Dalam hal terjadinya pelanggaran
undang-undang, penegak hukum (hakim) harus melaksanakan atau menegakkan
undang-undang. Hakim tidak dapat dan tidak boleh menangguhkan atau menolak
menjatuhkan putusan dengan alasan karena hukumnya tidak lengkap atau tidak
jelas. Hakim dilarang menolak menjatuhkan putusan dengan dalih tidak
sempurnanya undang-undang. Olehnya, karena undang-undang yang mengatur akan
peristiwa kongkrit tidak lengkap ataupun tidak jelas, maka dalam hal ini
penegak hukum (hakim) haruslah mencari, menggali dan mengkaji hukumnya, hakim
harus menemukan hukumnya dengan jalan melakukan penemuan hukum (rechtsvinding).

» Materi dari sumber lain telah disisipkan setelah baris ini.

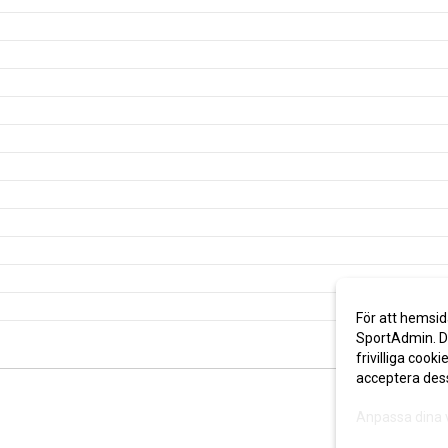
För att hemsid
SportAdmin. De
frivilliga cooki
acceptera des
Anpassa dina 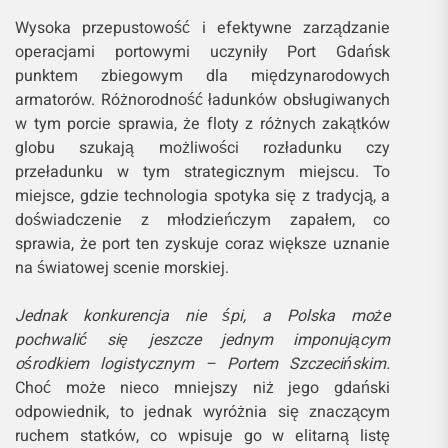
Wysoka przepustowość i efektywne zarządzanie
operacjami portowymi uczyniły Port Gdańsk
punktem zbiegowym dla międzynarodowych
armatorów. Różnorodność ładunków obsługiwanych
w tym porcie sprawia, że floty z różnych zakątków
globu szukają możliwości rozładunku czy
przeładunku w tym strategicznym miejscu. To
miejsce, gdzie technologia spotyka się z tradycją, a
doświadczenie z młodzieńczym zapałem, co
sprawia, że port ten zyskuje coraz większe uznanie
na światowej scenie morskiej.
Jednak konkurencja nie śpi, a Polska może
pochwalić się jeszcze jednym imponującym
ośrodkiem logistycznym – Portem Szczecińskim.
Choć może nieco mniejszy niż jego gdański
odpowiednik, to jednak wyróżnia się znaczącym
ruchem statków, co wpisuje go w elitarną listę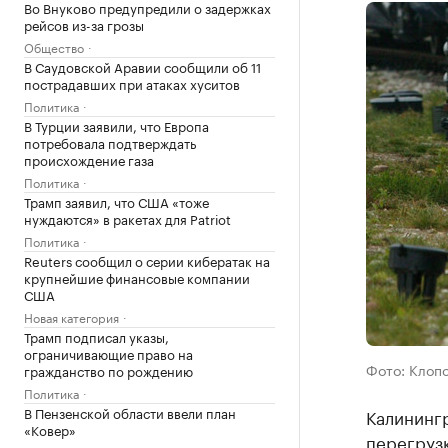
Во Внуково предупредили о задержках
рейсов из-за грозы
Общество
В Саудовской Аравии сообщили об 11
пострадавших при атаках хуситов
Политика
В Турции заявили, что Европа
потребовала подтверждать
происхождение газа
Политика
Трамп заявил, что США «тоже
нуждаются» в ракетах для Patriot
Политика
Reuters сообщил о серии кибератак на
крупнейшие финансовые компании
США
Новая категория
Трамп подписал указы,
ограничивающие право на
Фото: Клопс
гражданство по рождению
Политика
В Пензенской области ввели план
Калинингр
«Ковер»
перегрузк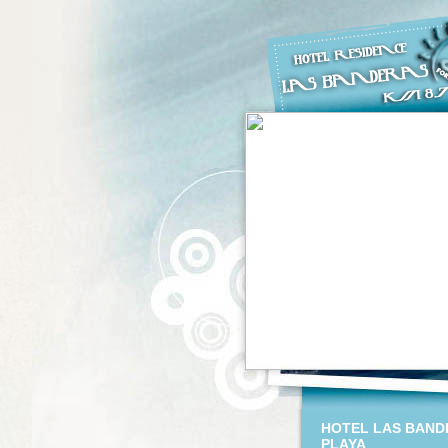
HOTEL LAS BAND
PLAYA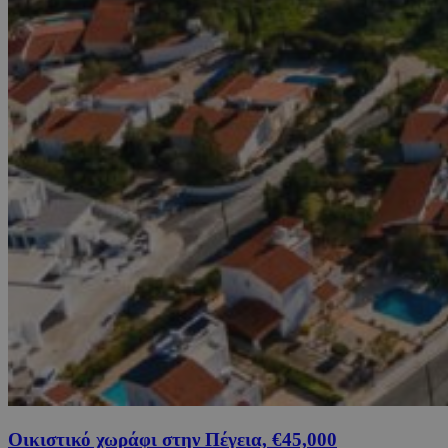
Οικιστικό χωράφι στην Πέγεια, €45,000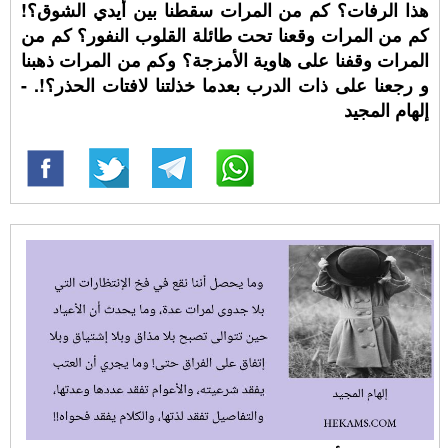
هذا الرفات؟ كم من المرات سقطنا بين أيدي الشوق؟!
كم من المرات وقعنا تحت طائلة القلوب النفور؟ كم من
المرات وقفنا على هاوية الأمزجة؟ وكم من المرات ذهبنا
و رجعنا على ذات الدرب بعدما خذلتنا لافتات الحذر؟!. -
إلهام المجيد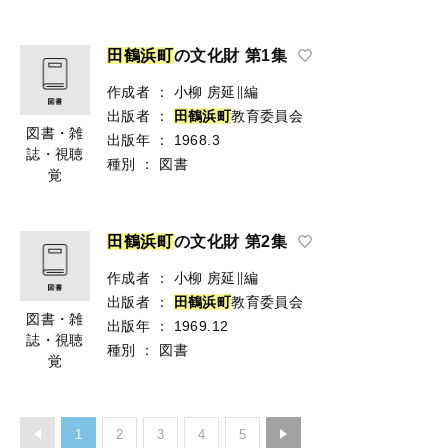
田
鶴
浜
町
の文化財 第1集
作成者
：
小柳 房延∥編
出版者
：
田
鶴
浜
町
教育委員会
図書・雑
出版年
：
1968.3
誌・視聴
種別
：
図書
覚
田
鶴
浜
町
の文化財 第2集
作成者
：
小柳 房延∥編
出版者
：
田
鶴
浜
町
教育委員会
図書・雑
出版年
：
1969.12
誌・視聴
種別
：
図書
覚
1
2
3
4
5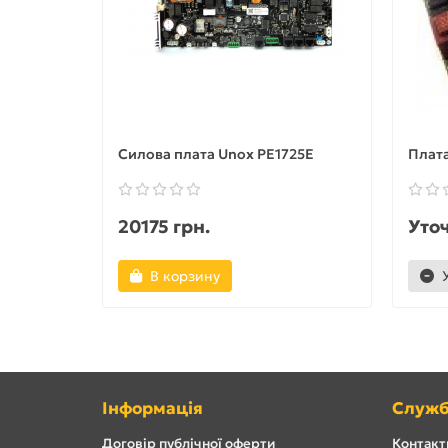
Силова плата Unox PE1725E
Плат
20175 грн.
Уто
В корзину
Інформація
Служб
Договір публічної оферти
Контакти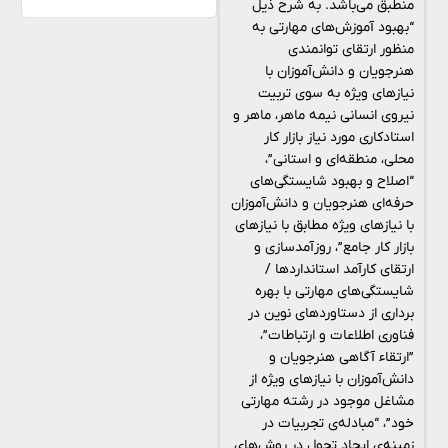
منطبق می‌باشد. به شرح ذیل
“بهبود آموزش‌های مهارتی به
منظور ارتقای توانمندی
هنرجویان و دانش‌آموزان با
نیازهای ویژه به سوی تربیت
نیروی انسانی نیمه ماهر، ماهر و
استادکاری مورد نیاز بازار کار
محلی، منطقه‌ای و استانی”،
“اصلاح و بهبود شایستگی‌های
حرفه‌ای هنرجویان و دانش‌آموزان
با نیازهای ویژه مطابق با نیازهای
بازار کار جامع”، روزآمدسازی و
ارتقای کارآمد استانداردها /
شایستگی‌های مهارتی با بهره
برداری از دستاوردهای نوین در
فناوری اطلاعات و ارتباطات”،
‌”ارتقاء آگاهی هنرجویان و
دانش‌آموزان با نیازهای ویژه از
مشاغل موجود در رشته مهارتی
خود”، “مبادله‌ی تجربیات در
زمینه‌ی ایجاد تحول در روش‌های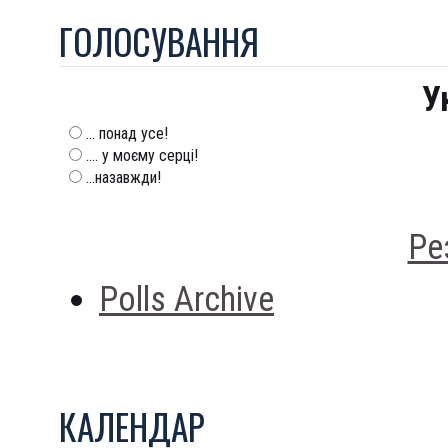
ГОЛОСУВАННЯ
У
... понад усе!
.... у моєму серці!
...назавжди!
Ре
Polls Archive
КАЛЕНДАР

Problematik yang berhubungan dengan penemuan
hukum ini memang pada umumnya dipusatkan sekitar “hakim”, oleh karena
dalam kesehariannya ia senantiasa dihadapkan pada peristiwa konkrit atau
konflik untuk diselesaikannya, jadi sifatnya konfliktif. Dan hasil penemuan
hukum oleh hakim itu merupakan hukum karena mempunyai kekuatan mengikat sebagai
hukum serta dituangkan dalam bentuk putusan.
Di
samping itu pula hasil penemuan hukum oleh hakim itu merupakan sumber hukum.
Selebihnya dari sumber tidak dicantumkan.